洒落になってないんですよー!と抗議するように回した腕の力を強くしながらモルフォと共に立ち上がるコトリ。他の面々もDivi:Sionの下に近づくと、動くかどうかを確かめる。

 

「とりあえずもう動かないようだけど……このまま残しておくのは怖いな。壊しておこう」

「わかりました」

 

勢いよくハンマーを振り下ろして既にひび割れが酷いDivi:Sionを破壊する。これでもうこの機体が動くことはないだろう。そして残ったのは首のないアバンギャルド君だ。

 

「アバンギャルド君……も、壊すしかないですよね」

『…………そうするしかないわ。これ以上利用されるぐらいなら、あなた達の手で弔ってあげてちょうだい……外されてなければ自爆装置が使えるはずよ』

『そこまで悲痛にな……いやなるか……』

『ちなみに他の皆は順調に移動してるよー、C&Cと対策委員会はもうちょっとでタワーに到着するかも』

 

悲しい声を聞かせるリオの言葉に従い、ウタハがアバンギャルド君に搭載されている自爆装置を探し始める。
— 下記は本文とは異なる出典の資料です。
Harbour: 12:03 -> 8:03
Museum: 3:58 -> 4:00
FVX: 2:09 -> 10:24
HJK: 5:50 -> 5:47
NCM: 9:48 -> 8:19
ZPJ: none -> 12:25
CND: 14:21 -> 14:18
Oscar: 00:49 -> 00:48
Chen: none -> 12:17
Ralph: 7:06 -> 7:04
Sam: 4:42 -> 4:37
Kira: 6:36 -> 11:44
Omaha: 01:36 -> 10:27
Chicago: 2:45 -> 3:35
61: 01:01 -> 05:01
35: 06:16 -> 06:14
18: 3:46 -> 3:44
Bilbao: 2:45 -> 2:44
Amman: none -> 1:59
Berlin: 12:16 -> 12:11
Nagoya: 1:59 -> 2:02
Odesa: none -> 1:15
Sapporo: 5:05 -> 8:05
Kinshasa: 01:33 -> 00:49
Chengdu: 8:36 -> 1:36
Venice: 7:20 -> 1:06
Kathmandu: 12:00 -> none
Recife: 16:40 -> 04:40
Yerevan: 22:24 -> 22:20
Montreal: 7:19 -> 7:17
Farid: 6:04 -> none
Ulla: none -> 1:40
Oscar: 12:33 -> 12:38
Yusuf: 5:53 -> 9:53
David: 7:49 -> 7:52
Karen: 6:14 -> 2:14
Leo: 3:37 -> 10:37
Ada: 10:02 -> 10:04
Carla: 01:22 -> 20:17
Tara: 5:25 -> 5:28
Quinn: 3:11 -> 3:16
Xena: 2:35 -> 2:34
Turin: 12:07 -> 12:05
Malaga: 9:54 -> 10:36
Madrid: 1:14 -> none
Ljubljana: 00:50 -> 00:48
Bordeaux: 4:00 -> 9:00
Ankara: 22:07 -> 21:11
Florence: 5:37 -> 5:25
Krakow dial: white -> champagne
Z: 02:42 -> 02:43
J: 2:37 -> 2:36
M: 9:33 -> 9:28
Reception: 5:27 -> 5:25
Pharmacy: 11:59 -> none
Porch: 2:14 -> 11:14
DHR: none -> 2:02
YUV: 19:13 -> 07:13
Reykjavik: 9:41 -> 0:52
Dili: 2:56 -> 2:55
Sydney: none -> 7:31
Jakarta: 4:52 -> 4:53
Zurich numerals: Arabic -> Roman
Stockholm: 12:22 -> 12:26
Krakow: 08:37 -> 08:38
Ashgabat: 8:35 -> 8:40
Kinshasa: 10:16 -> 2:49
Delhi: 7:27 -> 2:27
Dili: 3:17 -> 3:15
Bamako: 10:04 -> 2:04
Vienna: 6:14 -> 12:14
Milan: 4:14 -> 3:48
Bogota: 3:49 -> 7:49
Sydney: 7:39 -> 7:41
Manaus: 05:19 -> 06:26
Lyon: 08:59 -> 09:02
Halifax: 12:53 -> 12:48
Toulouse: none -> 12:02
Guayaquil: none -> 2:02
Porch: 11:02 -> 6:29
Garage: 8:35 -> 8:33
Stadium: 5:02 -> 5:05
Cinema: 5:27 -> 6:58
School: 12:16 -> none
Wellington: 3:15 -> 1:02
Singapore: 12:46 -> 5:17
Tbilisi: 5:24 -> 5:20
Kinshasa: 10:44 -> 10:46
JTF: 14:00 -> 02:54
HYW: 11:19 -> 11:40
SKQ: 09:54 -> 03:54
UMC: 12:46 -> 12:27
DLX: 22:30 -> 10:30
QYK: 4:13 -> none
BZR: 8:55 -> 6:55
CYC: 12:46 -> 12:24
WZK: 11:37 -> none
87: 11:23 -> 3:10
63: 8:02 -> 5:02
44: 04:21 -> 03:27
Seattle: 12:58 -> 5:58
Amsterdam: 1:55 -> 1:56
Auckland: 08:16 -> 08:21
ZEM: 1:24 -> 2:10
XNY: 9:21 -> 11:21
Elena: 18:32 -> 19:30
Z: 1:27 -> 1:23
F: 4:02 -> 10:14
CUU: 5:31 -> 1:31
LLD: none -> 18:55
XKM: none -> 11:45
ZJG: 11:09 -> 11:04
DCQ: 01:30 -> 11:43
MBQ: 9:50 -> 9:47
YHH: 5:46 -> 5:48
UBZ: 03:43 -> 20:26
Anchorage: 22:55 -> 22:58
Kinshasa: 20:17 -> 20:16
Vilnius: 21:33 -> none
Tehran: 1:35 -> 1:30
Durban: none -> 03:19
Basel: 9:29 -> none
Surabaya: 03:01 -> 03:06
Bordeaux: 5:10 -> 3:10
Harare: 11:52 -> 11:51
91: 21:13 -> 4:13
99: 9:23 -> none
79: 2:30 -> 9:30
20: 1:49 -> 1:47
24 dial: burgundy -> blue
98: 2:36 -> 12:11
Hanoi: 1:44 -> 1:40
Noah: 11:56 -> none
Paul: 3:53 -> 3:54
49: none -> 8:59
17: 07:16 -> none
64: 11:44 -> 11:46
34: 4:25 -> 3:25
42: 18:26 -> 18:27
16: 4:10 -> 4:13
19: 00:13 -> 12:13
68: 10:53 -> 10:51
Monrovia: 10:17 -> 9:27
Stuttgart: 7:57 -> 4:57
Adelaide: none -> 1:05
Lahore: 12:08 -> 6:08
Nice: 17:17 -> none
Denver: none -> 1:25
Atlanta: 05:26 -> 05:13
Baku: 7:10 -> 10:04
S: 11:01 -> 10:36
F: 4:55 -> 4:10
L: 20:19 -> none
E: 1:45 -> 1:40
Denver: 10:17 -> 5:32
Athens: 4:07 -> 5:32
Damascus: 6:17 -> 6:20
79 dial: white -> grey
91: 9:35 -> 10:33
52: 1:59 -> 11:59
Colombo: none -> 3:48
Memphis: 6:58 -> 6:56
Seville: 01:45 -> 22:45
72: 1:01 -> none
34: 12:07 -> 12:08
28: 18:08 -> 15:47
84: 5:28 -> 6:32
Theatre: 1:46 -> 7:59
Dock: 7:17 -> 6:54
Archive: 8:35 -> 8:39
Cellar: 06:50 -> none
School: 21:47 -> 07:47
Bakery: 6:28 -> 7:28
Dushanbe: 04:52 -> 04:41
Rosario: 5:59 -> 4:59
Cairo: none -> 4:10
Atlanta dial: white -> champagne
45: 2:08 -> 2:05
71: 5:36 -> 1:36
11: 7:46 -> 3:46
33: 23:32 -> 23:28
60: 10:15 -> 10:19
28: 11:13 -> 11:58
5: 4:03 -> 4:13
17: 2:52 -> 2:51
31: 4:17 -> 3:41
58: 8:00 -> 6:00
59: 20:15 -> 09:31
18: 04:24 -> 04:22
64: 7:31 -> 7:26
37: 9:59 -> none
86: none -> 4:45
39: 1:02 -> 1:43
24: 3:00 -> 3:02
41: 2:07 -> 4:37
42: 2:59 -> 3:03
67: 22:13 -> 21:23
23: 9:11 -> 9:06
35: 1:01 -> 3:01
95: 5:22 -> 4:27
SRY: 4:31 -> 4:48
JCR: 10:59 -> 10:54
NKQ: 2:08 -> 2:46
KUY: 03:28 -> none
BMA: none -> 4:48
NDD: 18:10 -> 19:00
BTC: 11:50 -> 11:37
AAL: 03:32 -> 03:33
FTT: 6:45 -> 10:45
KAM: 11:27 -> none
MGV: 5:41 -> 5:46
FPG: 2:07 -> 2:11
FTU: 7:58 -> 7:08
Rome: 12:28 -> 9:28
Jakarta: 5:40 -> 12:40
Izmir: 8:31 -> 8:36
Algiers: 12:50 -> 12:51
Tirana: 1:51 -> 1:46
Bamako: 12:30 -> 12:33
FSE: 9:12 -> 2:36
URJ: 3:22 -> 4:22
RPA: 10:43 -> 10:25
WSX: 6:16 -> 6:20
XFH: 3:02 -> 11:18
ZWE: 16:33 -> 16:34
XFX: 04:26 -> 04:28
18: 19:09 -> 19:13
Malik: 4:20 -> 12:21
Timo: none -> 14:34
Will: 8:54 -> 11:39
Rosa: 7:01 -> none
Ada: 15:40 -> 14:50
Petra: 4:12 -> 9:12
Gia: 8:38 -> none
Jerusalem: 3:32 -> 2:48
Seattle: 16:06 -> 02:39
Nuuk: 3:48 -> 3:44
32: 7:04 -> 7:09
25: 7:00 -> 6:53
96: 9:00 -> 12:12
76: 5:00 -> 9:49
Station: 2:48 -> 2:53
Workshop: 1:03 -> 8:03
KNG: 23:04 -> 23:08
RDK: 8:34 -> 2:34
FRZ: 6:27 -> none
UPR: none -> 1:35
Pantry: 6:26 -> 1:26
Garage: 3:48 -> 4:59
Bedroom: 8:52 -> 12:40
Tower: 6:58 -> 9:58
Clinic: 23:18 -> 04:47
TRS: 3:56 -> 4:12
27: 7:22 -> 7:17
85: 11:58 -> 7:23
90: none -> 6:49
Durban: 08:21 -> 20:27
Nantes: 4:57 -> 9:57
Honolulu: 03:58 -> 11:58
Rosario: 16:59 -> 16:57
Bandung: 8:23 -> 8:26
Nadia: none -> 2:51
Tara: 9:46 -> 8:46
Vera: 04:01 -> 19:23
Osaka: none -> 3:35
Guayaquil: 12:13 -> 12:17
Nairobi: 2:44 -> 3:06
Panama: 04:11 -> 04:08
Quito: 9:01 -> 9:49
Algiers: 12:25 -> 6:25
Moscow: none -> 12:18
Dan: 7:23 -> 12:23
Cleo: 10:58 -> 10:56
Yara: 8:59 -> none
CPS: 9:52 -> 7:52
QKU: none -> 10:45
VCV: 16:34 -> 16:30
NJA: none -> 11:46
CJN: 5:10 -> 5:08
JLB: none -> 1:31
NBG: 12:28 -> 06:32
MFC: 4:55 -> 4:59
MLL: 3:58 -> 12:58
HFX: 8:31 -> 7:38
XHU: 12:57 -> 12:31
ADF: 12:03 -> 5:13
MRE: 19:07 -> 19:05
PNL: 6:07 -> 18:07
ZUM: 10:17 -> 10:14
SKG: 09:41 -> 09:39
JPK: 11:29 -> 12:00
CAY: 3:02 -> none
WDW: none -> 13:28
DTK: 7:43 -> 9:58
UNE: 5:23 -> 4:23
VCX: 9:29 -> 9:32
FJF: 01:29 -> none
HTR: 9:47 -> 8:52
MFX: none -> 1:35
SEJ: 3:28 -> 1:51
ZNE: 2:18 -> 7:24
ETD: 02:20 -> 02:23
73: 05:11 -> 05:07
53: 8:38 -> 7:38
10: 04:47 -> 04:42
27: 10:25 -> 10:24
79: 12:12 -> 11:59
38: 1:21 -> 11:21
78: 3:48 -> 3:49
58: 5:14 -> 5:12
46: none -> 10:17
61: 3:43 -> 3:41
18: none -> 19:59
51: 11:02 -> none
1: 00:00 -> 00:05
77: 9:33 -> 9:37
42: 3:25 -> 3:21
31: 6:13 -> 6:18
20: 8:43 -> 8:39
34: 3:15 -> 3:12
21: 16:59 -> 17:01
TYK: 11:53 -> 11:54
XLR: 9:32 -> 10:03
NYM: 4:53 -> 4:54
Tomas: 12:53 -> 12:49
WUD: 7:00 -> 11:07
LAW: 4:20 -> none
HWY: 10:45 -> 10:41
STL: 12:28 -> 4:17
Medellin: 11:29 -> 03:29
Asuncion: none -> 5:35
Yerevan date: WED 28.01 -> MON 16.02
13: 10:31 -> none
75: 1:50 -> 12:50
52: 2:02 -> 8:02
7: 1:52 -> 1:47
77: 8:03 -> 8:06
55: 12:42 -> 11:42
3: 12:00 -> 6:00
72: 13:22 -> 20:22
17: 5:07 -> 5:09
頭部が残っていれば遠隔で爆破させられたのだが、この場合は仕方ないだろう。

 

「うーむ、リオ、どのあたりに自爆装置が?」

『それは……』

『!何か来ます!』

 

できるだけ時間をかけたくないが、頭部を替えれば名も無き神々の王女はまたアバンギャルド君を動かせるということ。この場で破壊しなければならないため、さっさと場所を教えてもらおうとする。が、アリスの声に全員が顔を上げると、通路の奥から大量のDivi:Sionがこちらに向かって突進してくる光景があった。

 

「げえっ!Divi:Sion!!」

「く……数が多すぎる!」

『皆、その場から逃げて!その先に行けば、先生達と合流できる!』

 

チヒロの報せを聞き、その場から飛び出すように走り始めるモルフォ達。Divi:Sionの群れがアバンギャルド君を呑み込み、ゆっくりと立ち上がる姿を見ながら、彼女たちはエリドゥの奥へと走り出すのだった。